The Contemporary Architecture award went to SHoP Architects, of New York City, for their expansion and thoughtful re-imagination of SITE Santa Fe, a contemporary art institution located in Santa Fe, N.M. The project involved redesigning the exhibition spaces of the noted contemporary art venue, as well as the administrative and educational facilities. SHoP Architects worked closely with SITE Santa Fe administrative team to develop an appealing and functional building with an exuberant façade signaling the unique mission of SITE Santa Fe.
The winning architecture firm of the Harnar Award receives a $10,000 financial prize, one of the largest in the world of architecture, as well as a unique artist designed award. This prize is a demonstration of the Thornburg Foundation’s commitment to contemporary architecture. Garrett Thornburg, chair of the Thornburg Foundation and Chairman of Thornburg Investment Management created the Harnar Award to recognize innovative contemporary architecture. The Architecture Department at the University of New Mexico’s School of Architecture + Planning manages the award and event.

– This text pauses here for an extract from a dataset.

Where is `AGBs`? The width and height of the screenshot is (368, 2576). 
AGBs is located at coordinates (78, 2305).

Japanese architect Yuko Nagayama of Tokyo served as the jury chair, and speaker for 2018 Harnar Lecture. Her lecture was entitled “Architecture as a Trigger.” She describes her design process as focused on phenomena, stating “if you focus on the immaterial, the material will fall into place.”

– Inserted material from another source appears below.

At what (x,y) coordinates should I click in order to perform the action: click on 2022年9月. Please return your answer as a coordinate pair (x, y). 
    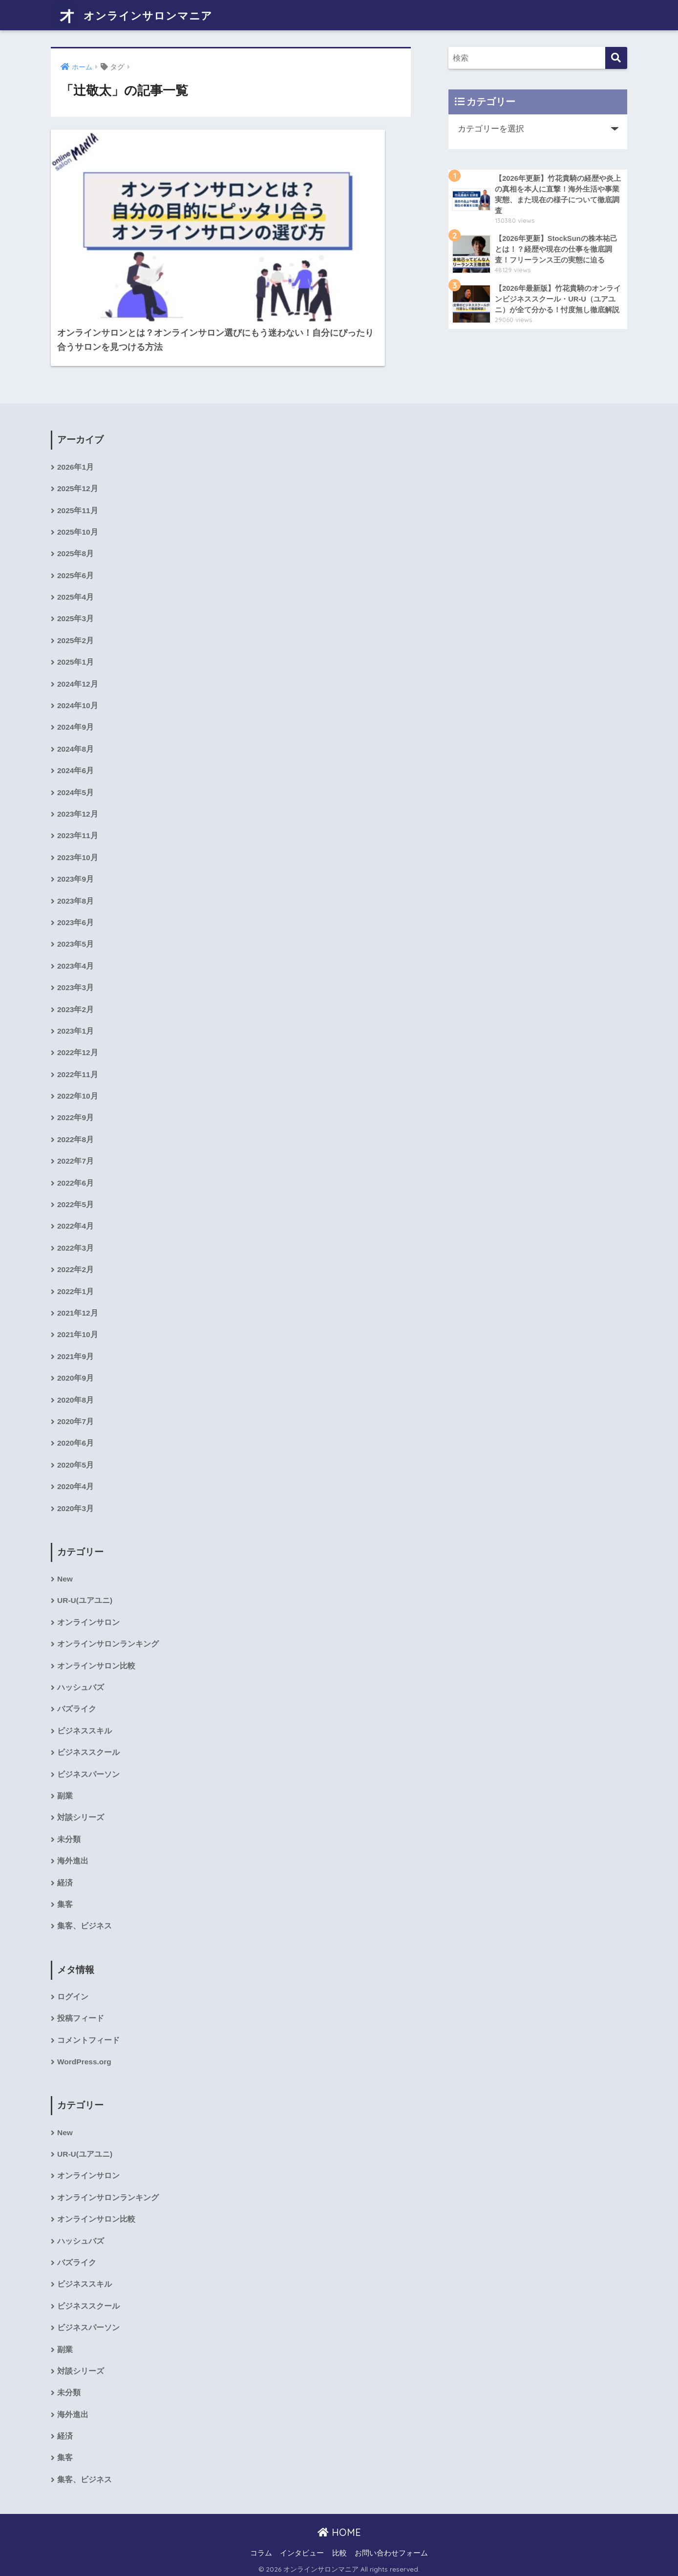
    Looking at the image, I should click on (75, 1093).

Other jurors included Kory Bieg, principal of OTA+ and an Assistant Professor of Architecture at the University of Texas-Austin; E.B. Min, principal at Min | Day in San Francisco and Omaha; Kima Wakefield, UNM Senior Lecturer of Architecture; and Aaron Zahm, from MRWM Landscape Architects in Albuquerque. UNM Architecture Chair and Professor John Quale serves as the Director of the Jeff Harnar Award.
For the first time this year, the Jeff Harnar Award included two Unbuilt Design categories: one in Unbuilt Architecture and the other in Unbuilt Landscape Architecture. The designs can be intended to be built anywhere in the world, but the submissions are limited to designers living in New Mexico.
The winner of Jeff Harnar Unbuilt Architecture Award went to University of New Mexico Master of Architecture student Darby Prendergast, for his theoretical project “Vertical Cemetery for Extinct Species.” Prendergast’s provocative and intriguing design was completed in a Masters Design Studio taught by UNM Principal Lecturer Karen King.
The winner of Unbuilt Landscape Architecture category was Surroundings Studio, for their project “Murchison Rogers Park,” sited in El Paso, Texas. Kenneth Francis, one of the principals of the firm, worked with Will Iadevaia and Carly Piccarello on the design. The jury noted the strategic integration of the design into a complex topographic condition that both addressed technical issues and the importance of a comfortable experience for visitors to an extraordinary site.
Both professionals and architecture students submitted projects to the new Jeff Harnar Unbuilt Design award. The awards honor the late Jeff Harnar, known for his groundbreaking design in contemporary architecture in New Mexico.